**Information provided:**
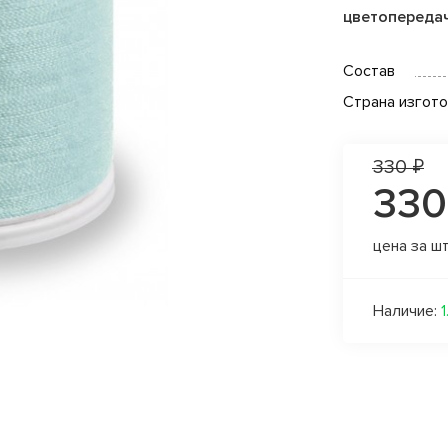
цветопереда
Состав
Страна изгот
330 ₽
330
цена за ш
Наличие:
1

---

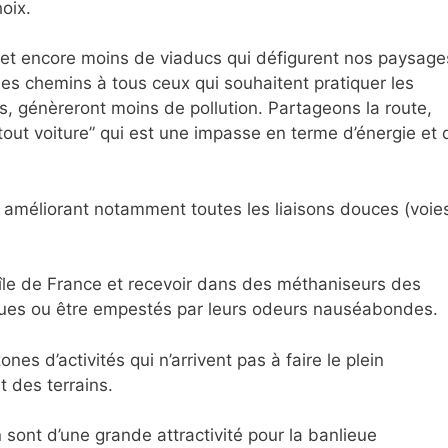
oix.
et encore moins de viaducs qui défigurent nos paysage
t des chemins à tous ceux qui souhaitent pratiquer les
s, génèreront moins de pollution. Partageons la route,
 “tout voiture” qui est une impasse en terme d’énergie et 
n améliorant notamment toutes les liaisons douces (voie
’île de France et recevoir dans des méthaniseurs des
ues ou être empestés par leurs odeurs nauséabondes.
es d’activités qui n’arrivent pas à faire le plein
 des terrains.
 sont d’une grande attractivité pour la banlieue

* * *

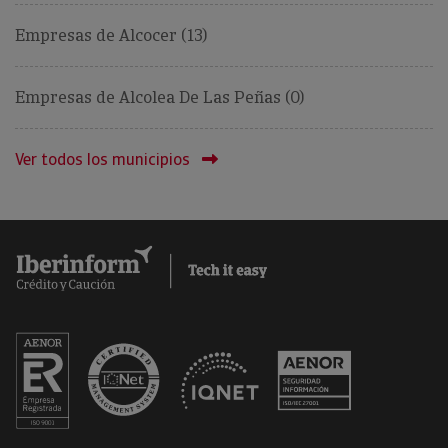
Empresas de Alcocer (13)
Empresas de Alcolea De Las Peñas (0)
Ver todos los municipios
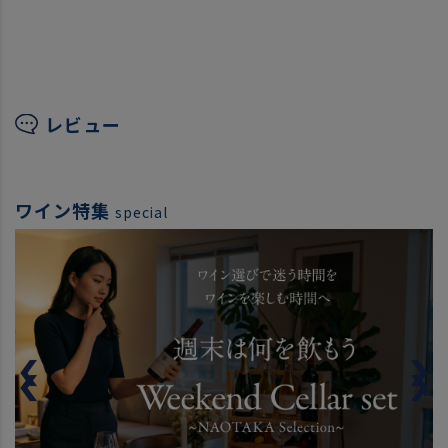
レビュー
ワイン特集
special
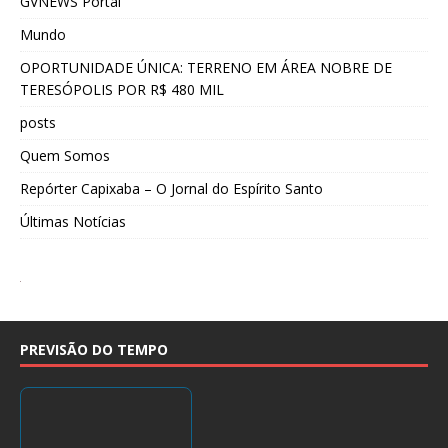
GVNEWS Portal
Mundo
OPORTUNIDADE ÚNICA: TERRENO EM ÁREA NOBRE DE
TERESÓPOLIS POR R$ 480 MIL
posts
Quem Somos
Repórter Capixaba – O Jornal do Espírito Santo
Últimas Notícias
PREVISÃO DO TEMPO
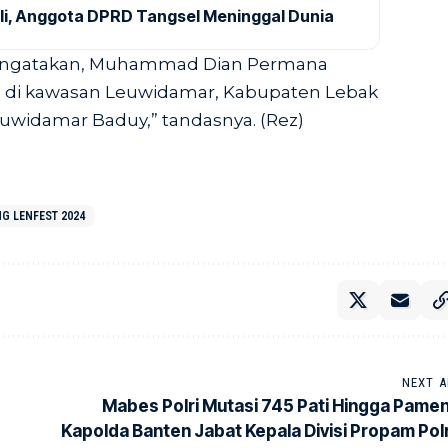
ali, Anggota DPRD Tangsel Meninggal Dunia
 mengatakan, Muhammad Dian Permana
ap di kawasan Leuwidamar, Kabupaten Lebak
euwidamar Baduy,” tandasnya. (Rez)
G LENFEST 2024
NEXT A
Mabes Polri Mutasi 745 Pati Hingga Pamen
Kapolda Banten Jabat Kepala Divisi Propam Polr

**Try it:** Using the listing above, repeat word for word each line from the one with "TERESÓPOLIS POR R$ 480 MIL" down to the one with "Mabes Polri Mutasi 745 Pati Hingga Pamen", both included. Omit all pictures.

**Response area:**
TERESÓPOLIS POR R$ 480 MIL
posts
Quem Somos
Repórter Capixaba – O Jornal do Espírito Santo
Últimas Notícias
PREVISÃO DO TEMPO
ali, Anggota DPRD Tangsel Meninggal Dunia
 mengatakan, Muhammad Dian Permana
ap di kawasan Leuwidamar, Kabupaten Lebak
euwidamar Baduy,” tandasnya. (Rez)
G LENFEST 2024
NEXT A
Mabes Polri Mutasi 745 Pati Hingga Pamen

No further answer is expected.